Better is possible with the right design and environment.
The impact of COVID-19 on the care sector across the world has been devastating. In some countries, 50% of deaths due to coronavirus have occurred in care homes. In the UK, many – often privately operated – care homes are not equipped or financially resourced to deal with such diseases, supporting those whose care is funded through local authorities.
Existing care homes face the reality that physical distancing is, in many cases, simply not possible. Buildings have not been designed with infection control in mind, leading to all those living in the premises being put at great risk during a pandemic.
Almost 30,000 more care home residents in England and Wales died during the coronavirus outbreak than during the same period in 2019 (ONS), in which two-thirds were directly attributable to Covid-19. With insufficient staff to care for residents, a lack of appropriate testing kits, combined with limited access PPE for staff – the odds, this time, were stacked against the traditional care home model.
“What the pandemic has done is to make us think even harder about making sure these spaces are amazing. If there were another pandemic and people can’t get out, they need to know that they’re in an environment where they can flourish,” explains Stewart Dean, Guild Living’s architectural consultant.
But what if – with the right design – we could minimise the risks and control infection across later living communities?
Important design considerations include:
- Care floor design – To enable social distancing by breaking down large overall communities into separate ‘households’ of groups of apartments within the buildings. There will be separate lobby access, separate lifts, and carers stationed to service each household
Stewart continues, “Being able to isolate is key. Having separate access to care and separate access to apartments as well as a small number of units in different areas means you can separate these if required. The traditional style of a care home is hopefully gone, and COVID-19 will really push for the new way of thinking.”

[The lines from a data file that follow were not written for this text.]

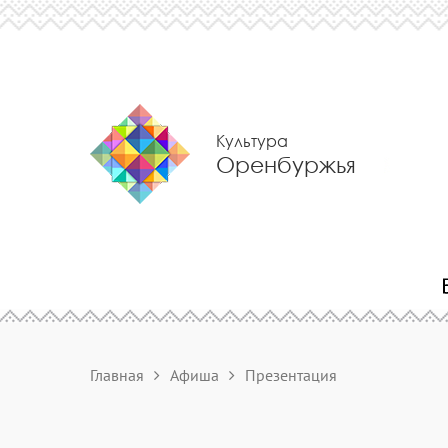
Культура
Оренбуржья
Главная
Афиша
Презентация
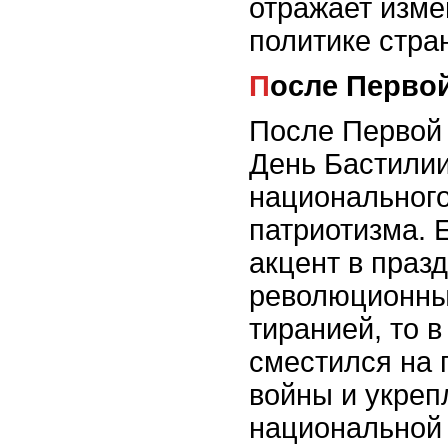
отражает изме
политике стра
После Перв
После Первой
День Бастили
национального
патриотизма. 
акцент в праз
революционны
тиранией, то в
сместился на 
войны и укреп
национальной 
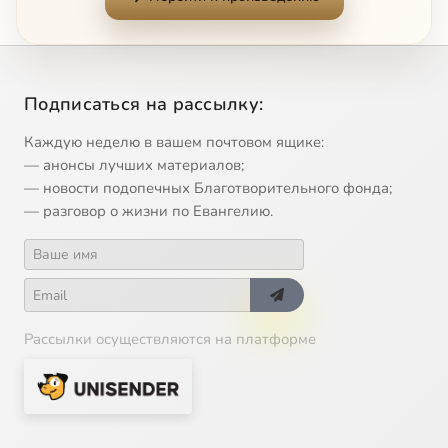
Подписаться на рассылку:
Каждую неделю в вашем почтовом ящике:
— анонсы лучших материалов;
— новости подопечных Благотворительного фонда;
— разговор о жизни по Евангелию.
Рассылки осуществляются на платформе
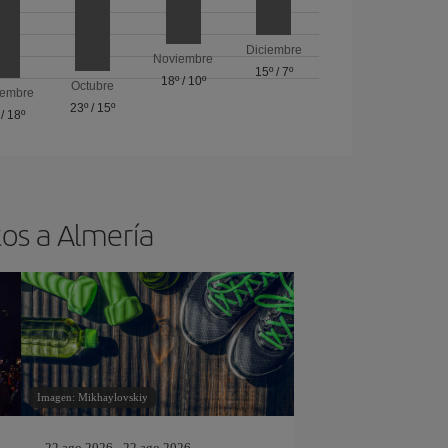
Diciembre
Noviembre
15º
/
7º
18º
/
10º
Octubre
iembre
23º
/
15º
/
18º
tos a Almería
Imagen: Mikhaylovskiy
22 ago 2026 - 22 ago 2026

- Separate facilities – Each household has its own kitchen, dining, and lounge area with their own access to facilities. In the event that an area needs to be in lockdown, residents can then comfortably live and access outside areas but in safe environments.
“With Epsom and Uxbridge, we have a big podium area, which can be cordoned off away from the public. If we did have another scenario where there was restricted movement, people could still go outside and use that space without fear of any sort of contamination, ” Stewart explains.

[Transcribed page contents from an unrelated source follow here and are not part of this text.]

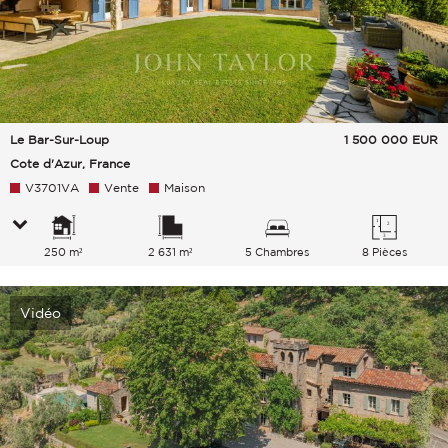
Le Bar-Sur-Loup
1 500 000
EUR
Cote d'Azur, France
V3701VA
Vente
Maison
250 m²
2 631 m²
5 Chambres
8 Pièces
Vidéo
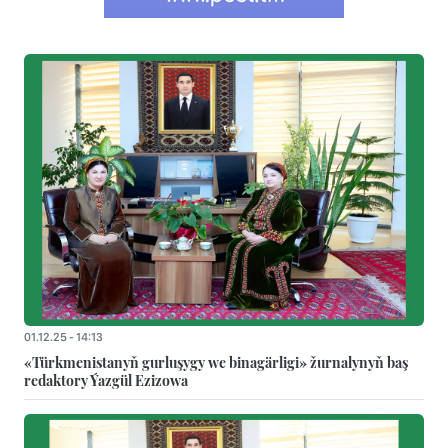
01.12.25 - 14:13
«Türkmenistanyň gurluşygy we binagärligi» žurnalynyň baş
redaktory Ýazgül Ezizowa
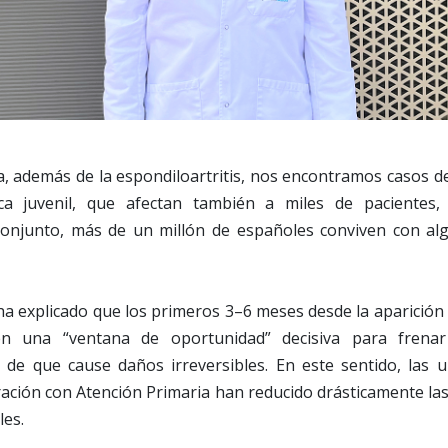
a, además de la espondiloartritis, nos encontramos casos de 
tica juvenil, que afectan también a miles de pacientes,
conjunto, más de un millón de españoles conviven con algú
a explicado que los primeros 3–6 meses desde la aparición
uyen una “ventana de oportunidad” decisiva para frena
de que cause daños irreversibles. En este sentido, las un
ración con Atención Primaria han reducido drásticamente la
les.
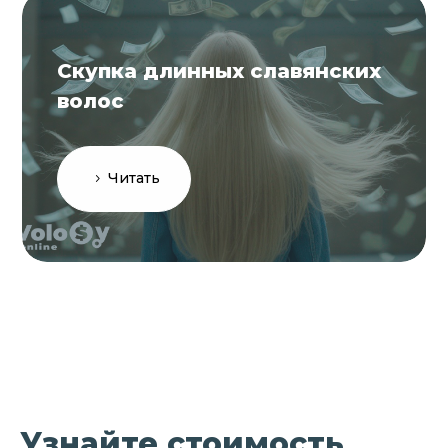
Скупка длинных славянских
волос
Читать
Узнайте стоимость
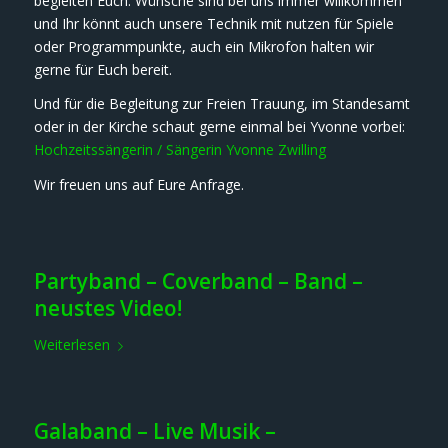
begleiten Euch. Wünsche sind bei uns immer willkommen
und Ihr könnt auch unsere Technik mit nutzen für Spiele
oder Programmpunkte, auch ein Mikrofon halten wir
gerne für Euch bereit.
Und für die Begleitung zur Freien Trauung, im Standesamt
oder in der Kirche schaut gerne einmal bei Yvonne vorbei:
Hochzeitssängerin / Sängerin Yvonne Zwilling
Wir freuen uns auf Eure Anfrage.
Partyband – Coverband – Band –
neustes Video!
Weiterlesen
Galaband – Live Musik –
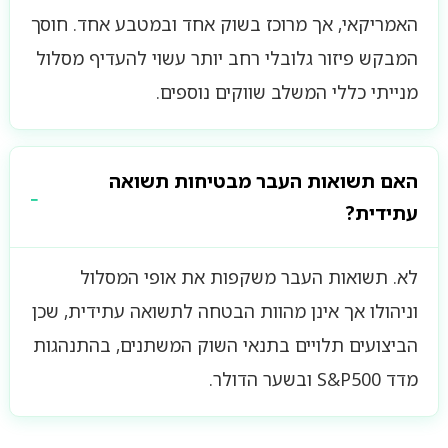
האמריקאי, אך מרוכז בשוק אחד ובמטבע אחד. חוסך
המבקש פיזור גלובלי רחב יותר עשוי להעדיף מסלול
מנייתי כללי המשלב שווקים נוספים.
האם תשואות העבר מבטיחות תשואה
עתידית?
לא. תשואות העבר משקפות את אופי המסלול
וניהולו אך אינן מהוות הבטחה לתשואה עתידית, שכן
הביצועים תלויים בתנאי השוק המשתנים, בהתנהגות
מדד S&P500 ובשער הדולר.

- Controlling risk and infection – A second floor drop-off area, providing a separate controlled access point to care floors, and a separate specified entrance for external services results in no cross-contamination, enabling dirty storage to get out and clean storage in without crossing paths or passing the other residents.
Whilst controlling risk is vital during a pandemic, person-centric care is essential with a strong focus on preventing the isolation and loneliness often experienced by older people. It is about providing a choice for people as they age.

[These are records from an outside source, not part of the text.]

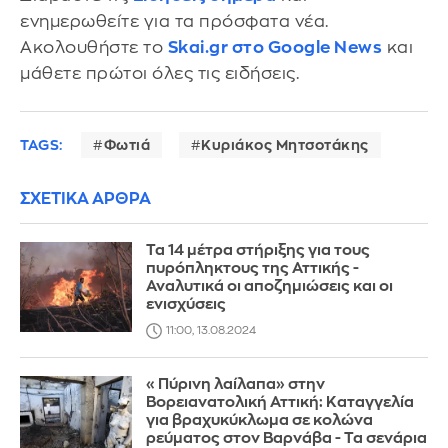
ενημερωθείτε για τα πρόσφατα νέα.
Ακολουθήστε το
Skai.gr στο Google News
και
μάθετε πρώτοι όλες τις ειδήσεις.
TAGS:
Φωτιά
Κυριάκος Μητσοτάκης
ΣΧΕΤΙΚΑ ΑΡΘΡΑ
Τα 14 μέτρα στήριξης για τους
πυρόπληκτους της Αττικής -
Αναλυτικά οι αποζημιώσεις και οι
ενισχύσεις
11:00, 13.08.2024
«Πύρινη λαίλαπα» στην
Βορειανατολική Αττική: Καταγγελία
για βραχυκύκλωμα σε κολώνα
ρεύματος στον Βαρνάβα - Τα σενάρια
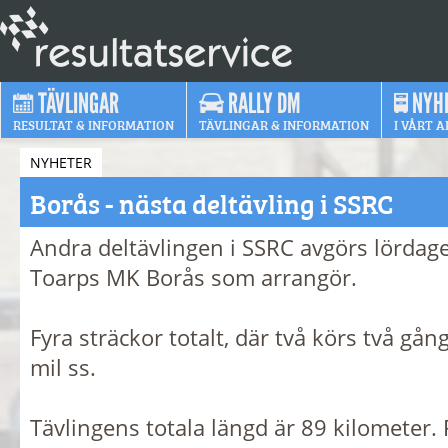
TÄVLINGAR
RALLY DM
NYH
RESULTAT & INFORMATION
TÄVLINGAR & INFORMATION
I VÅRT A
NYHETER
Borås - nästa deltävling i SSRC
Andra deltävlingen i SSRC avgörs lörda
Toarps MK Borås som arrangör.
Fyra sträckor totalt, där två körs två gång
mil ss.
Tävlingens totala längd är 89 kilometer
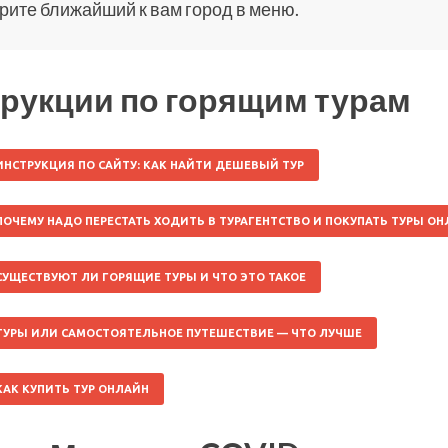
ите ближайший к вам город в меню.
рукции по горящим турам
ИНСТРУКЦИЯ ПО САЙТУ: КАК НАЙТИ ДЕШЕВЫЙ ТУР
ПОЧЕМУ НАДО ПЕРЕСТАТЬ ХОДИТЬ В ТУРАГЕНТСТВО И ПОКУПАТЬ ТУРЫ О
СУЩЕСТВУЮТ ЛИ ГОРЯЩИЕ ТУРЫ И ЧТО ЭТО ТАКОЕ
ТУРЫ ИЛИ САМОСТОЯТЕЛЬНОЕ ПУТЕШЕСТВИЕ — ЧТО ЛУЧШЕ
КАК КУПИТЬ ТУР ОНЛАЙН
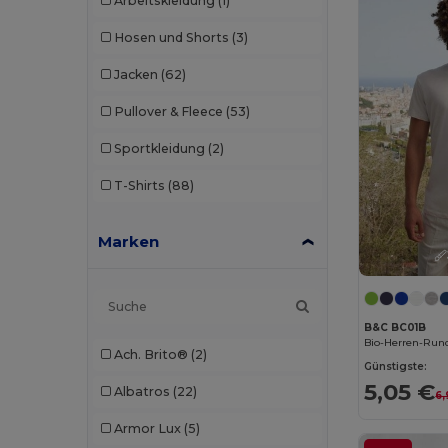
Arbeitskleidung
(1)
Hosen und Shorts
(3)
Jacken
(62)
Pullover & Fleece
(53)
Sportkleidung
(2)
T-Shirts
(88)
Marken
B&C BC01B
Bio-Herren-Rund
Ach. Brito®
(2)
Günstigste:
5,05 €
Albatros
(22)
6,
Armor Lux
(5)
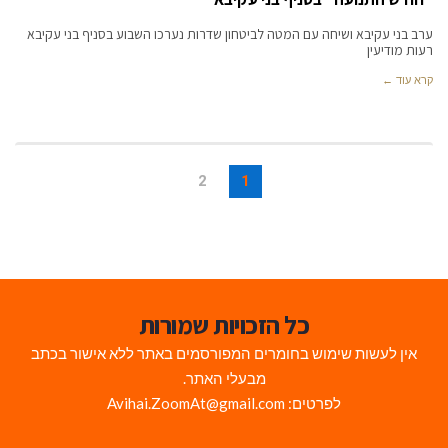
ערב בני עקיבא ושיחה עם המטה לביטחון שדרות נערכו השבוע בסניף בני עקיבא
רעות מודיעין
קרא עוד ←
2
1
כל הזכויות שמורות
אין לעשות שימוש בחומרים המפורסמים באתר ללא אישור בכתב
מבעלי האתר.
לפרטים: Avihai.ZoomAt@gmail.com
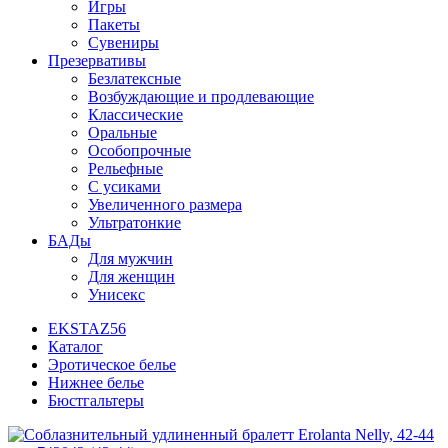
Игры
Пакеты
Сувениры
Презервативы
Безлатексные
Возбуждающие и продлевающие
Классические
Оральные
Особопрочные
Рельефные
С усиками
Увеличенного размера
Ультратонкие
БАДы
Для мужчин
Для женщин
Унисекс
EKSTAZ56
Каталог
Эротическое белье
Нижнее белье
Бюстгальтеры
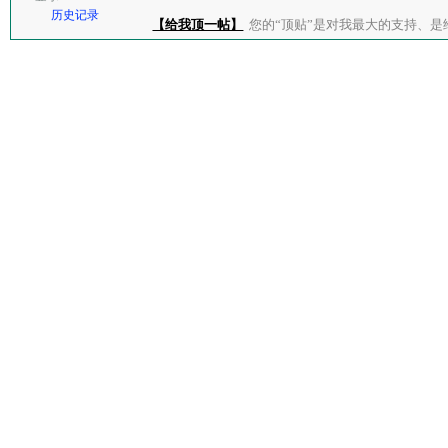
历史记录
【给我顶一帖】
您的“顶贴”是对我最大的支持、是给了我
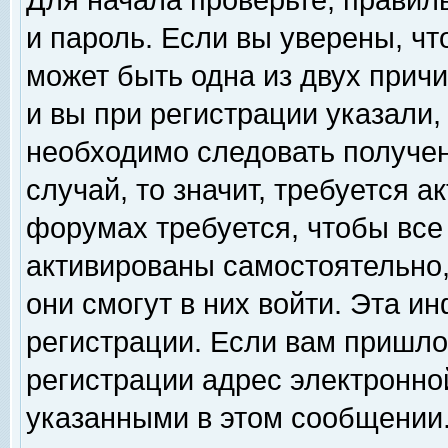
Для начала проверьте, правил
и пароль. Если вы уверены, чт
может быть одна из двух прич
и вы при регистрации указали,
необходимо следовать получен
случай, то значит, требуется а
форумах требуется, чтобы все
активированы самостоятельно,
они смогут в них войти. Эта 
регистрации. Если вам пришло
регистрации адрес электронной
указанными в этом сообщении.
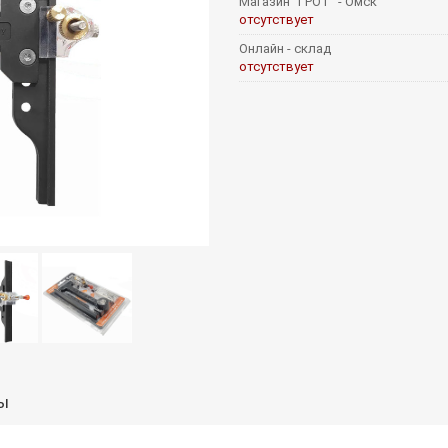
Магазин "ГРОТ" - Омск
отсутствует
Онлайн - склад
отсутствует
ы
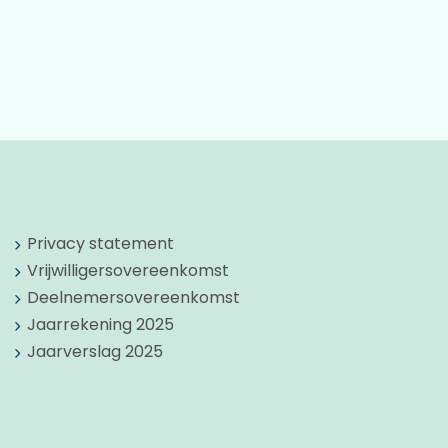
Privacy statement
Vrijwilligersovereenkomst
Deelnemersovereenkomst
Jaarrekening 2025
Jaarverslag 2025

Stewart adds, “If they have an amazing space, but cannot communicate with their relatives, and they can only communicate over the phone, or FaceTime. How does that affect them? Are there smart ways that we can bring in relatives to see that without exposing them such as using screens?”
With the right design, we can create environments where people feel safe but enable active, fluid movement within a space. Guild Living will focus on having a mix of amenity spaces, outside areas and a strong sense of community – whilst at the same time creating a space for dignity, privacy and respect if one day you don’t feel like going through the front entrance.